To be fair, not everyone I dated had bad table side manners. I remembered when I baked buttermilk scones with chocolate chips sprinkled in for Phillip, I was lovingly picking out the ones whose shapes turned out the prettiest for him. The rest were the ugly ducklings for myself and my roommates. He didn’t get the chance to eat them right away, so a few days later when I ran into his friends, they gushed about how delicious my scones were. I was flattered but texted him, “The scones were just for you,” and he replied “Oops! :P They were so good though, I had to share.”
On Thanksgiving, Phillip invited me to his parents’ house for dinner. I cannot recall what we ate for the actual meal, but I’ll forever remember how Phillip baked three different pies from scratch. Kneading the dough with his bare hands and rolling pin. When dessert time finally arrived and he was serving everyone, he asked me which pie I would like. All I could answer with was eager puppy eyes.
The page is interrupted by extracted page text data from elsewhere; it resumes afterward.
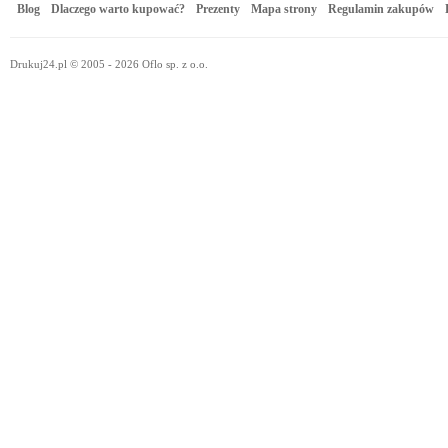
Blog
Dlaczego warto kupować?
Prezenty
Mapa strony
Regulamin zakupów
Drukuj24.pl © 2005 - 2026 Oflo sp. z o.o.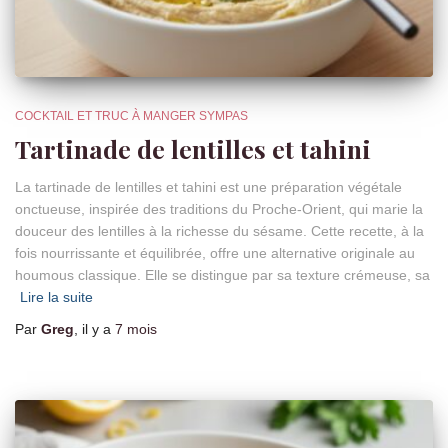
COCKTAIL ET TRUC À MANGER SYMPAS
Tartinade de lentilles et tahini
La tartinade de lentilles et tahini est une préparation végétale
onctueuse, inspirée des traditions du Proche-Orient, qui marie la
douceur des lentilles à la richesse du sésame. Cette recette, à la
fois nourrissante et équilibrée, offre une alternative originale au
houmous classique. Elle se distingue par sa texture crémeuse, sa
Lire la suite
Par
Greg
, il y a
7 mois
He laughed and said, “I’ll give you a small slice of each so you can try them all,” and that remains one of the most romantic things I’ve ever experienced in my whole life.
Perhaps it’s not solely my own fault for opening up my cookbooks at the first sign of attraction. Besides centuries of patriarchy, I remembered reading about the “Engagement Chicken” recipe as a young impressionable woman just starting to dip her toes into dating. Then every few years ever since, new alleged stories of its success would pop up almost like an urban myth.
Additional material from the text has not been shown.